__Work required__: Print all of the entries exactly, minus the pictures.

[Collected data]
- - - -

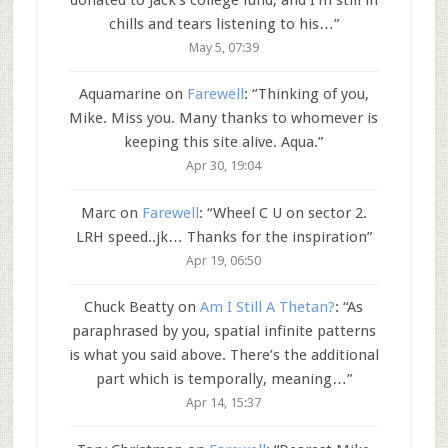
chills and tears listening to his…
”
May 5, 07:39
Aquamarine
on
Farewell
: “
Thinking of you,
Mike. Miss you. Many thanks to whomever is
keeping this site alive. Aqua.
”
Apr 30, 19:04
Marc
on
Farewell
: “
Wheel C U on sector 2.
LRH speed..jk… Thanks for the inspiration
”
Apr 19, 06:50
Chuck Beatty
on
Am I Still A Thetan?
: “
As
paraphrased by you, spatial infinite patterns
is what you said above. There’s the additional
part which is temporally, meaning…
”
Apr 14, 15:37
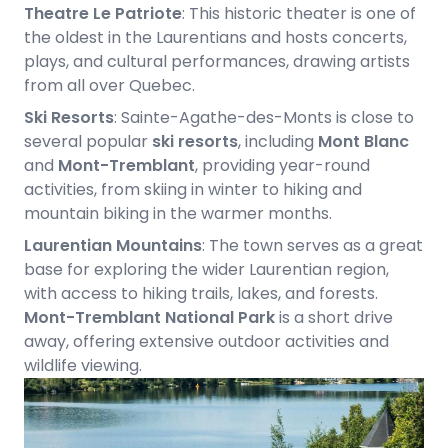
Theatre Le Patriote
: This historic theater is one of
the oldest in the Laurentians and hosts concerts,
plays, and cultural performances, drawing artists
from all over Quebec.
Ski Resorts
: Sainte-Agathe-des-Monts is close to
several popular
ski resorts
, including
Mont Blanc
and
Mont-Tremblant
, providing year-round
activities, from skiing in winter to hiking and
mountain biking in the warmer months.
Laurentian Mountains
: The town serves as a great
base for exploring the wider Laurentian region,
with access to hiking trails, lakes, and forests.
Mont-Tremblant National Park
is a short drive
away, offering extensive outdoor activities and
wildlife viewing.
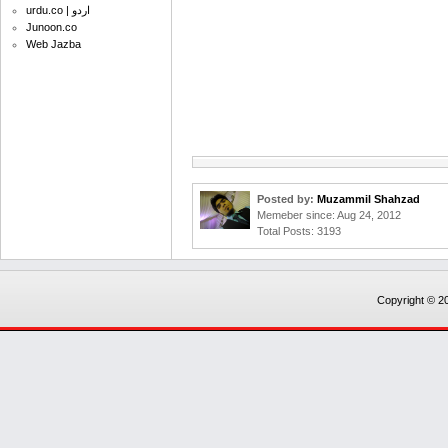
urdu.co | اردو
Junoon.co
Web Jazba
Posted by:
Muzammil Shahzad
Memeber since: Aug 24, 2012
Total Posts: 3193
Copyright © 20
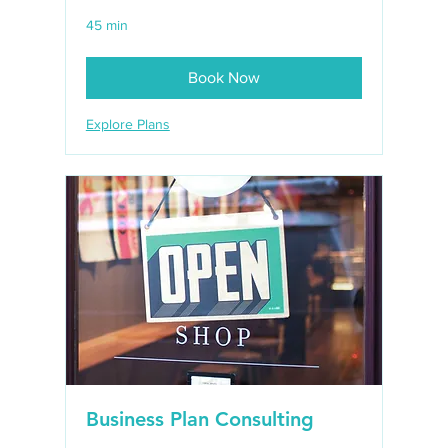
45 min
Book Now
Explore Plans
Business Plan Consulting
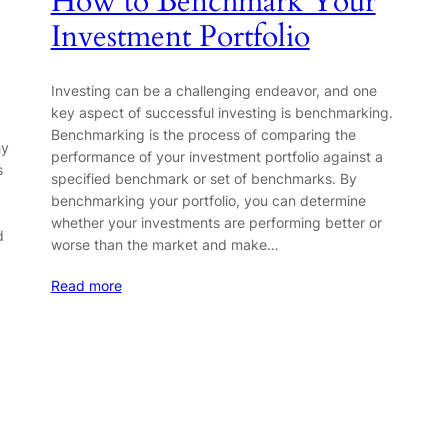
How to Benchmark Your
Investment Portfolio
Investing can be a challenging endeavor, and one
key aspect of successful investing is benchmarking.
Benchmarking is the process of comparing the
hy
performance of your investment portfolio against a
s
specified benchmark or set of benchmarks. By
benchmarking your portfolio, you can determine
whether your investments are performing better or
d
worse than the market and make…
Read more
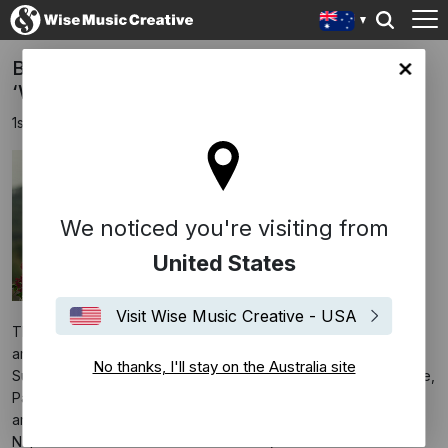
Bryce Dessner Scoring Thomas Napper’s
lia site
‘Widow Clicquot’
1st September 2023
We noticed you're visiting from
United States
Visit Wise Music Creative - USA
The film is written and directed by Thomas Napper (
Jawbone
)
and stars Haley Bennett, Tom Sturridge, Sam Riley, Leo
No thanks, I'll stay on the Australia site
Suter, Anson Boon, Ben Miles, Cecily Cleeve, Natasha O’Keeffe,
Paul Rhys, Christopher Villiers, Ian Conningham, Cara Seymour
and Mark Tandy. The movie is set in France during the
Napoleonic Wars and tells the true story of Barbe-Nicole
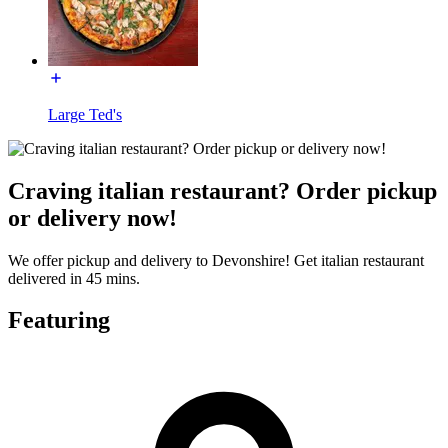
Large Ted's
Craving italian restaurant? Order pickup
or delivery now!
We offer pickup and delivery to Devonshire! Get italian restaurant
delivered in 45 mins.
Featuring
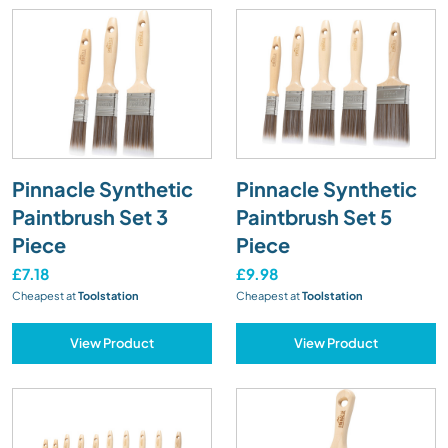
Pinnacle Synthetic
Pinnacle Synthetic
Paintbrush Set 3
Paintbrush Set 5
Piece
Piece
£7.18
£9.98
Cheapest at
Toolstation
Cheapest at
Toolstation
View Product
View Product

- - - -

__Answer for this exercise__:
chills and tears listening to his…
”
May 5, 07:39
Aquamarine
on
Farewell
: “
Thinking of you,
Mike. Miss you. Many thanks to whomever is
keeping this site alive. Aqua.
”
Apr 30, 19:04
Marc
on
Farewell
: “
Wheel C U on sector 2.
LRH speed..jk… Thanks for the inspiration
”
Apr 19, 06:50
Chuck Beatty
on
Am I Still A Thetan?
: “
As
paraphrased by you, spatial infinite patterns
is what you said above. There’s the additional
part which is temporally, meaning…
”
Apr 14, 15:37
Theatre Le Patriote
: This historic theater is one of
the oldest in the Laurentians and hosts concerts,
plays, and cultural performances, drawing artists
from all over Quebec.
Ski Resorts
: Sainte-Agathe-des-Monts is close to
several popular
ski resorts
, including
Mont Blanc
and
Mont-Tremblant
, providing year-round
activities, from skiing in winter to hiking and
mountain biking in the warmer months.
Laurentian Mountains
: The town serves as a great
base for exploring the wider Laurentian region,
with access to hiking trails, lakes, and forests.
Mont-Tremblant National Park
is a short drive
away, offering extensive outdoor activities and
wildlife viewing.
urdu.co | اردو
Junoon.co
Web Jazba
Posted by:
Muzammil Shahzad
Memeber since: Aug 24, 2012
Total Posts: 3193
Copyright © 20
45 min
Book Now
Explore Plans
Business Plan Consulting
How to Benchmark Your
Investment Portfolio
Investing can be a challenging endeavor, and one
key aspect of successful investing is benchmarking.
Benchmarking is the process of comparing the
hy
performance of your investment portfolio against a
s
specified benchmark or set of benchmarks. By
benchmarking your portfolio, you can determine
whether your investments are performing better or
d
worse than the market and make…
Read more
Bryce Dessner Scoring Thomas Napper’s
lia site
‘Widow Clicquot’
1st September 2023
We noticed you're visiting from
United States
Visit Wise Music Creative - USA
The film is written and directed by Thomas Napper (
Jawbone
)
and stars Haley Bennett, Tom Sturridge, Sam Riley, Leo
No thanks, I'll stay on the Australia site
Suter, Anson Boon, Ben Miles, Cecily Cleeve, Natasha O’Keeffe,
Paul Rhys, Christopher Villiers, Ian Conningham, Cara Seymour
and Mark Tandy. The movie is set in France during the
Napoleonic Wars and tells the true story of Barbe-Nicole
Large Ted's
Craving italian restaurant? Order pickup
or delivery now!
We offer pickup and delivery to Devonshire! Get italian restaurant
delivered in 45 mins.
Featuring
Pinnacle Synthetic
Pinnacle Synthetic
Paintbrush Set 3
Paintbrush Set 5
Piece
Piece
£7.18
£9.98
Cheapest at
Toolstation
Cheapest at
Toolstation
View Product
View Product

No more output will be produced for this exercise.